7. Het beroep is ongegrond.
8. Het verzoek om schadevergoeding wordt afgewezen, omdat geen sprake is van een onrechtmatig besluit als bedoeld in artikel 8:88, eerste lid, aanhef en onder a, van de Algemene wet bestuursrecht.
9. Voor een proceskostenveroordeling bestaat geen aanleiding.

Beslissing

De rechtbank:
- verklaart het beroep ongegrond;
- wijst het verzoek om schadevergoeding af.
Deze uitspraak is gedaan door mr. J. de Gans, rechter, in aanwezigheid van
mr. T. Dijkhoff, griffier.
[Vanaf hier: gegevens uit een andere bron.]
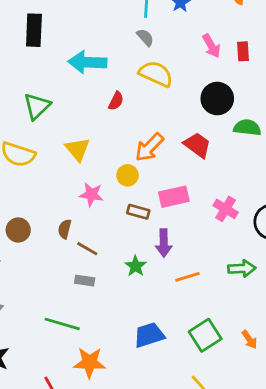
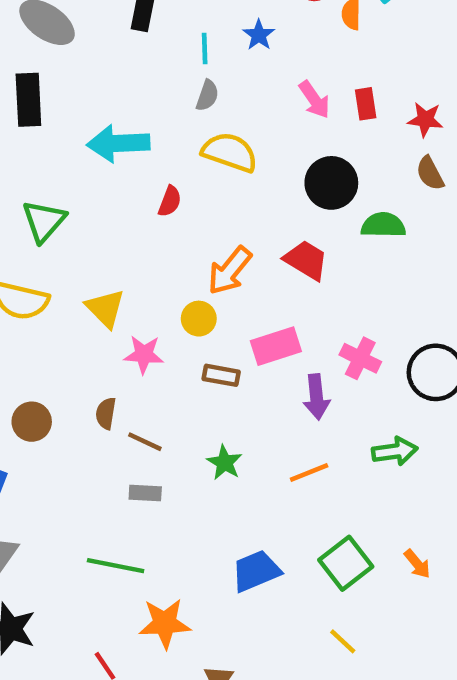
gray semicircle: (145, 37) -> (207, 95), turned 66
yellow triangle: (78, 149) -> (105, 308), moved
purple arrow: (164, 243) -> (316, 397), moved

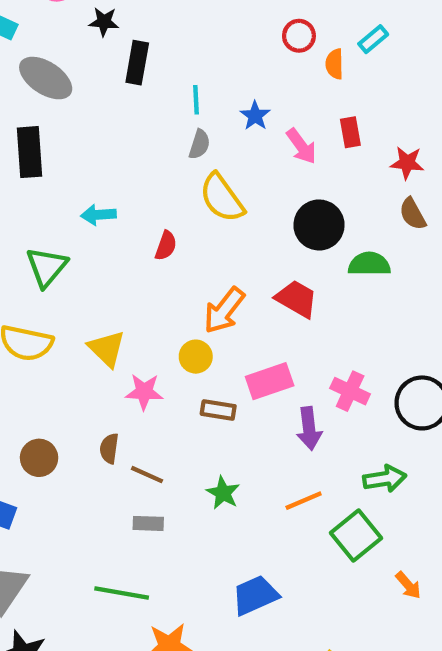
blue star: (259, 35) -> (255, 116), moved
red rectangle: (366, 104) -> (350, 132), moved
cyan arrow: (118, 143) -> (98, 215), moved, size x0.6
yellow semicircle: (230, 152) -> (222, 198), turned -144
green square: (346, 563) -> (356, 536), moved

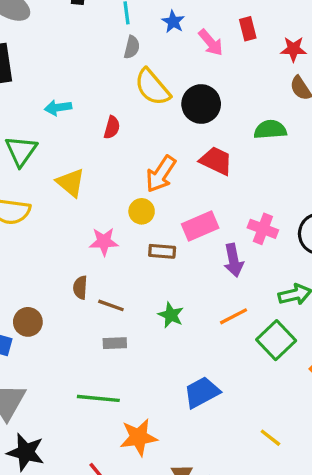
black circle: (319, 225) -> (201, 104), moved
yellow triangle: (107, 349) -> (71, 183), moved
brown circle: (39, 458) -> (28, 322), moved

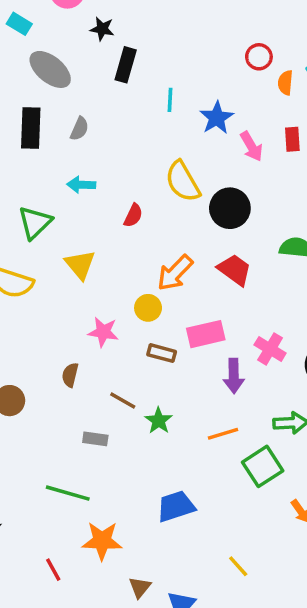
blue star: (173, 22) -> (217, 118), size x1.4
gray semicircle: (132, 47) -> (79, 129), moved
brown line: (111, 305) -> (123, 401), moved

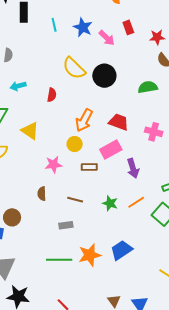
red trapezoid: (235, 270) -> (119, 122), moved
pink cross: (270, 349) -> (154, 132), moved
green star: (159, 421) -> (110, 203), moved
orange star: (102, 541) -> (90, 255), moved

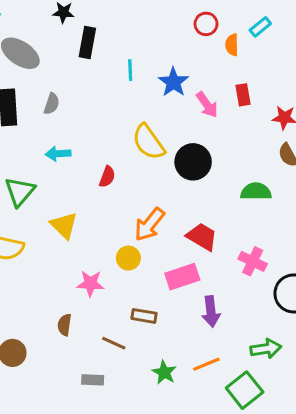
brown rectangle: (89, 167) -> (144, 316), moved
green star: (110, 203) -> (164, 372), moved

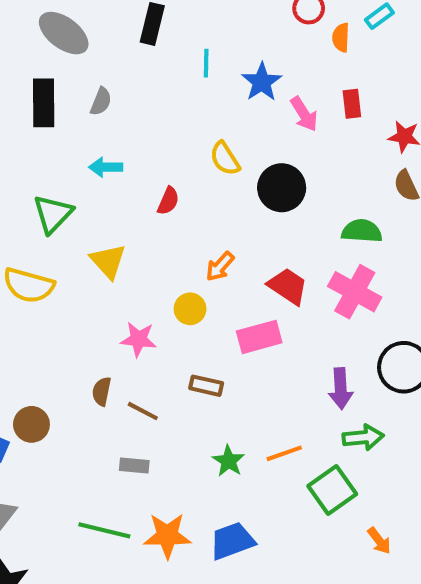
yellow semicircle: (149, 142) -> (225, 159), size x0.7
orange arrow: (149, 224) -> (220, 266), size x0.7
pink cross: (253, 261) -> (355, 292), moved, size x1.4
purple arrow: (211, 311) -> (341, 389), moved
brown line: (114, 343) -> (143, 411), moved

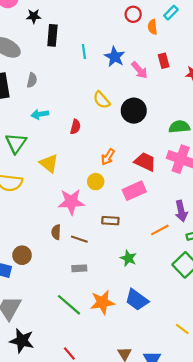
pink star: (139, 339) -> (71, 202), size x1.4
orange line: (284, 453) -> (160, 230), moved
green line: (104, 530) -> (69, 305), turned 36
blue trapezoid: (232, 541) -> (137, 300), turned -115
De uitspraak is in het openbaar gedaan op 20 oktober 2021.
De griffier is buiten staat De rechter is verhinderd te tekenen
Griffier rechter
Een afschrift van deze uitspraak is verzonden aan partijen op:

Rechtsmiddel

Tegen deze uitspraak kan binnen zes weken na de dag van verzending daarvan hoger beroep worden ingesteld bij de Centrale Raad van Beroep.